For the novice or the experienced collector, gemstones have an unmistakable charm and value that cannot be overstated. And they’re not just aesthetically pleasing. They’re also a good investment opportunity.
The current state of the economy has shown us that uncertainty leads to higher rates of risky investment options. This, in turn, has sparked renewed interest in more traditional alternatives such as natural gemstones, which have been used to store wealth for over 5,000 years.
But not everyone is a good candidate for gemstone investing. We’ve all seen headlines about con artists scamming people out of their savings by convincing them that investing in gemstones is a fast and easy way to make money.
However, for those who truly understand and appreciate gemstones, they can be an excellent investment as they have a strong track record of increasing in value over time. The truth is that finding a true “investment grade” gemstone is not easy. You need to know how to look at things like quality, certification, and provenance. This information must be provided to you, the buyer, through recognized certificates. For instance, if you’re interested in diamond invest opportunities, you need to know how to read a GIA diamond certificate. For colored gems, you’ll want to learn about certificates from laboratories such as Gübelin, GGTL, Lotus, AGL, or SSEF.
In this article, we’ll explore why people invest in gemstones and what they should consider before doing so.
You’ll sometimes see gemstones described as “investment grade.” It’s important to understand that the term “investment grade” does not have a precise definition. It’s ambiguous and involves too many exceptions, similarly to terms like “precious” and “semiprecious.”
For instance, a gemstone can look absolutely gorgeous, have excellent grades on all Fours Cs (carat, cut, color and clarity) and a hefty price tag. Still, it’s possible that you will never be able to recoup your investment when you attempt to resell it.

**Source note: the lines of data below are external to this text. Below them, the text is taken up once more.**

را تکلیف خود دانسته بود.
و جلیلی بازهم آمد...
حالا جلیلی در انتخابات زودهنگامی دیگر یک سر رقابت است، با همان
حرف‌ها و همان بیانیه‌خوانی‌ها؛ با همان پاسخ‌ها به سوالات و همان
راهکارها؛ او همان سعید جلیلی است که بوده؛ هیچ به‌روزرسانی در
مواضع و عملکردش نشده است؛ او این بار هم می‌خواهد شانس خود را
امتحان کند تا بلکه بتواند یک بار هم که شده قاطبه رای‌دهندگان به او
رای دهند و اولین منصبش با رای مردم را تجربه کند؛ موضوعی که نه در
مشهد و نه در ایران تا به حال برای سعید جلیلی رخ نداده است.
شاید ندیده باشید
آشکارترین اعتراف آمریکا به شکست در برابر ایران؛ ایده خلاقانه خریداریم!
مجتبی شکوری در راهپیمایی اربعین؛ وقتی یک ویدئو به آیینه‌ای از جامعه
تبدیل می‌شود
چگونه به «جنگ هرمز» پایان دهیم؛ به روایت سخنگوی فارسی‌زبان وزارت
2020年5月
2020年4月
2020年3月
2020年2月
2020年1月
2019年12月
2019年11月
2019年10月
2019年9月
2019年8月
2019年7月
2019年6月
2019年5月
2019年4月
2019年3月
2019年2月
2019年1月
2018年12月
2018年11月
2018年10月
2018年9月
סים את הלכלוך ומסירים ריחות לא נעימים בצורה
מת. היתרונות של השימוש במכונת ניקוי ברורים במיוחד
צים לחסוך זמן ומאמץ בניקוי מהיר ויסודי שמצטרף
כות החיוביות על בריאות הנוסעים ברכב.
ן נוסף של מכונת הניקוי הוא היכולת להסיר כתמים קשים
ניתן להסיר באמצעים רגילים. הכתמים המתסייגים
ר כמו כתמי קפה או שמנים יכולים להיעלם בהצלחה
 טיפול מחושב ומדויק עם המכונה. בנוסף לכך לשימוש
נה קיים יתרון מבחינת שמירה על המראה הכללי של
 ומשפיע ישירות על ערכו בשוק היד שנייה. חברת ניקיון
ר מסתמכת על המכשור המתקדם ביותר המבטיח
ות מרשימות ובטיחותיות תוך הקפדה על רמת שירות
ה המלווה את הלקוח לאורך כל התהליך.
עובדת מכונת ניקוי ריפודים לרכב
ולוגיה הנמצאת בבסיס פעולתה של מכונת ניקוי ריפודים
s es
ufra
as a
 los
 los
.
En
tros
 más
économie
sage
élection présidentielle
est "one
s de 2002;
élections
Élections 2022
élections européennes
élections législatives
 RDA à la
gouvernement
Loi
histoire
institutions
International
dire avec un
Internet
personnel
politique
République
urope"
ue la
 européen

In fact, the FTC takes issue with the use of this term. It’s not illegal to use it, but it’s frowned upon because it has often been misused by dishonest salespeople. If you’re planning on investing in gemstones, you should be wary of this term.
Diamonds vs Colored Gemstones
Each category of high-quality gems has investment potential. There’s a big market for perfectly polished D color diamonds that are more than five carats and don’t have inclusions visible under 10x magnification (Internally flawless – IF) or pink, red, orange, green, and blue diamonds with a deep and evenly spread single color. These gemstones are constantly smashing records in price, making it quite clear that they’re a good investment.
At the same time, we can see from data published by the Lotus laboratory that rubies, sapphires and spinels that are also more than five carats, have perfect color and cut, and a desirable provenance have been sold for very high prices at auction since the late 1980s.
Managing Cost Basis
To make money by investing in gems, you need to manage your cost basis and make sure you have a margin of safety. The single most important aspect in determining whether you’ll get a good return on investment is the price you pay for the gem. You need to be cautious and do your research.
For example, if you buy and sell emeralds, you’ll want to keep track of the emerald market, especially factors that might have a strong impact on emerald price. Right now, despite the controversy over artificial resins being used to treat them, fine untreated emeralds are still a good investment. Colombian emeralds remain the most precious, especially in large sizes, followed by premium Brazilian emeralds.
You won’t be able to buy gemstones at retail prices and make a profit. You need to look for wholesale suppliers. You’ll get the best prices from Tier 1 dealers. These are the ones who mine and cut the stones themselves. Secondary dealers are the ones that buy gems from wholesalers and resell them. The prices they offer are still comfortably below retail. And, of course, buying in bulk will get you better prices.
You can find primary and secondary dealers online. There are gem wholesalers in almost any city, and trade publications include them as well. Flea markets, pawnshops, and estate sales are all good places to look.
You’ll want to build a network of jewelers. Sometimes, you can get really good deals through them, but you need a certain level of expertise to recognize a gemstone worth buying.
You don’t have to limit yourself to cut gemstones. You can also get good ROI from rough gems, mineral specimens and jewelry.
Jewelry stores, auction houses, and online auctions are all potential buyers. They can sell the gems they buy from you at retail prices so they can afford to pay you full wholesale price. Unless you own a similar business, you won’t be able to sell your gemstones at retail prices.
Most gem dealers buy in large quantities and wait for the right buyer to come along so they can get a good ROI. They build good business relationships with retailers. Jewelers usually have a network of dealers that they call whenever they need something. In response, their dealers will send them some of their inventory, and they can choose what they want to buy – sometimes they don’t find what they’re looking for, so they don’t buy anything – and send the rest back. The industry term for this process is memo.
In such a deal, you will get the full wholesale prices because the jeweler already has an eager buyer. However, as you can see, this type of relationship takes a certain level of trust, so it will take time to build a reliable professional network.
Keep in mind that lower-priced gemstones usually get a higher markup than their higher-cost counterparts. This markup is often five times or more. When a jeweler orders stones for a customer, they tend to have a minimum price in mind since they need that to justify the work involved in ordering the stones, regardless of how much they are actually worth.
Other stones are frequently marked at three times their wholesale price. As a general rule, the more expensive the stone, the lower the markup.
This is not to say that you should only invest in the cheapest gemstones possible. For example, you may find 25 buyers for stones that cost $200 relatively easily, but you don’t want to spend your time looking for hundreds of sellers for really cheap stones. Most dealers would gladly accept a 25% markup on a $30,000 alexandrite.